Let \(y_i\) be the actual value, \(\hat{y}_i\) the predicted value and \(\bar{y} = \frac{1}{n} \sum_i y_i\) the mean of all actual values. Then, \(R^2 = 1 - \frac{\sum_i (y_i - \hat{y}_i)^2}{\sum_j (y_j - \bar{y})^2}\).

  1. Look at the formula and try to understand what the \(R^2\) measure intuitively measures. Hint: Consider the case were we only predict the mean \(\bar{y}\). Below you can find the \(R^2\) measure for the preceding example.

Hide code cell source
from sklearn.metrics import r2_score

r2 = r2_score(mae_vs_mse_dataset[:, 1], [mean_predictor]*10)
print(f"Mean Predictor R^2 = {r2:.4f}")
Mean Predictor R^2 = 0.0000

Classification#

Prediction outcomes#

For a binary classification problem, what are the four possible prediction outcomes? List their names and briefly explain what they represent.

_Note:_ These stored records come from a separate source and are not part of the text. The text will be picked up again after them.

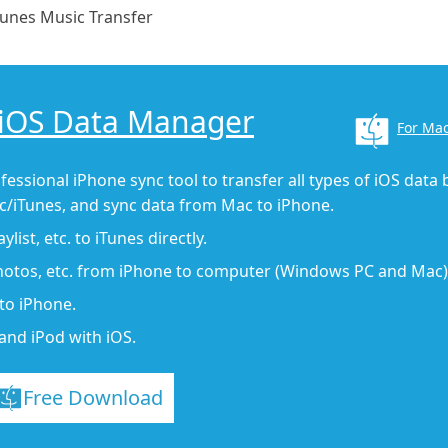
Tunes Music Transfer
 iOS Data Manager
For Ma
fessional iPhone sync tool to transfer all types of iOS data
/iTunes, and sync data from Mac to iPhone.
list, etc. to iTunes directly.
photos, etc. from iPhone to computer (Windows PC and Mac)
to iPhone.
and iPod with iOS.
Free Download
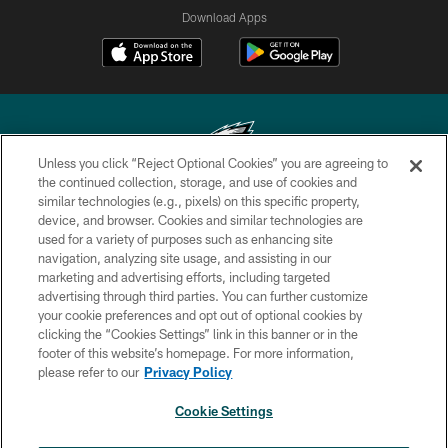
Download Apps
Unless you click “Reject Optional Cookies” you are agreeing to
the continued collection, storage, and use of cookies and
similar technologies (e.g., pixels) on this specific property,
Copyright © 2026 Philadelphia Eagles. All rights reserved.
device, and browser. Cookies and similar technologies are
used for a variety of purposes such as enhancing site
PRIVACY POLICY
navigation, analyzing site usage, and assisting in our
ACCESSIBILITY
marketing and advertising efforts, including targeted
advertising through third parties. You can further customize
TERMS & CONDITIONS
your cookie preferences and opt out of optional cookies by
clicking the “Cookies Settings” link in this banner or in the
CONTACT US
footer of this website’s homepage. For more information,
SOCIAL MEDIA RULES
please refer to our
Privacy Policy
AD CHOICES
Cookie Settings
YOUR PRIVACY CHOICES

Properties of precision and recall#

What unwanted strategies could a classifier predicting the class 0 or 1 employ to

  1. always get a precision of 1

  2. always get a recall of 1

Choosing between precision and recall#

In what settings is precision more important than recall and in which applications is recall more important than precision? Hint: As an example, think of a spam filter which has to differentiate between spam and important mails from your boss.

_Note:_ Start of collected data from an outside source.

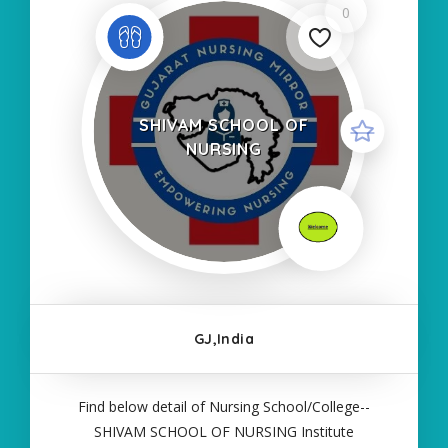
0
SHIVAM SCHOOL OF
NURSING
GJ,India
Find below detail of Nursing School/College--
SHIVAM SCHOOL OF NURSING Institute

Combine precision and recall#

  • What is a measure that combines precision and recall?

  • Define it.

  • Why do we use the harmonic rather than the arithmetic mean?

Reference values#

Consider the following label set:

  • y: roughly the same amount of cases (1) and controls (0)

Now, calculate the accuracy, precision, recall, and ROC AUC.

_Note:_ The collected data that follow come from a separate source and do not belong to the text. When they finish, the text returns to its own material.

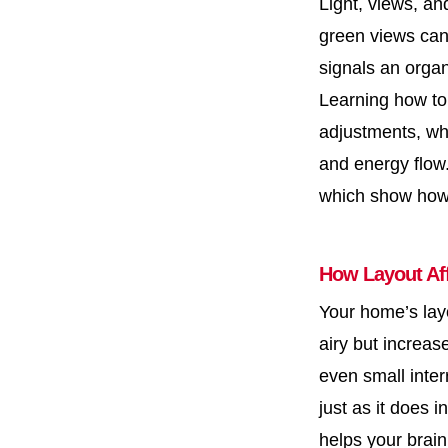
Light, views, an
green views can
signals an organ
Learning how t
adjustments, whi
and energy flow
which show how 
How Layout Af
Your home’s layo
airy but increas
even small inter
just as it does 
helps your brain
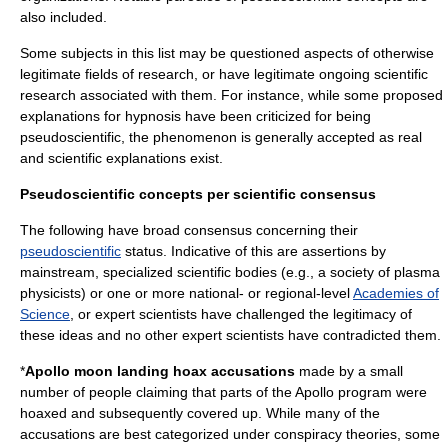
also included.
Some subjects in this list may be questioned aspects of otherwise
legitimate fields of research, or have legitimate ongoing scientific
research associated with them. For instance, while some proposed
explanations for
hypnosis
have been criticized for being
pseudoscientific, the phenomenon is generally accepted as real
and scientific explanations exist.
Pseudoscientific concepts per scientific consensus
The following have broad consensus concerning their
pseudoscientific
status. Indicative of this are assertions by
mainstream, specialized scientific bodies (e.g., a society of plasma
physicists) or one or more national- or regional-level
Academies of
Science
, or expert scientists have challenged the legitimacy of
these ideas and no other expert scientists have contradicted them.
*
Apollo moon landing hoax accusations
made by a small
number of people claiming that parts of the
Apollo program
were
hoaxed and subsequently covered up. While many of the
accusations are best categorized under
conspiracy theories
, some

  1. For a classifier that returns random labels. What do you observe?

  2. For a classifier that always returns 1. What do you observe?

Hints:

  • Wikipedia has a nice diagram at the top of its “Precision and recall” page, which can help to think about such questions.

  • You can simulate these classifiers without input data, i.e., by generating their predictions manually.

  • You can use numpy and scikit-learn to show these cases instead of answering theoretically.

import numpy as np
from sklearn.metrics import accuracy_score, precision_score, recall_score, roc_auc_score

np.random.seed(42)
n = 1000

# labels 1 (random)
y = np.random.choice([0,1], p=(0.5, 0.5), size=n)

# predictions of different classifiers
y_pred_random = np.random.choice([0,1], p=(0.5, 0.5), size=n)
y_pred_1 = np.repeat(1, y.size)

Imbalanced data#

Consider the following label set:

  • y_imbalanced: only a small set of cases (1) compared to controls (0)

Now, calculate the accuracy, precision, recall, and ROC AUC.

  1. For a classifier that returns random labels. What do you observe?

  2. For a classifier that always predicts the majority class (0). What do you observe and why could this be an issue in practice (particularly if we only consider accuracy)?

Hints:

  • You can simulate these classifiers without input data, i.e., by generating their predictions manually.

  • You can use numpy and scikit-learn to show these cases instead of answering theoretically.

import numpy as np
from sklearn.metrics import accuracy_score, precision_score, recall_score, roc_auc_score

np.random.seed(42)
n = 1000

# labels 2 (imbalanced, i.e., small sets of `cases` (label=1))
y_imbalance = np.random.choice([0,1], p=(0.9, 0.1), size=n)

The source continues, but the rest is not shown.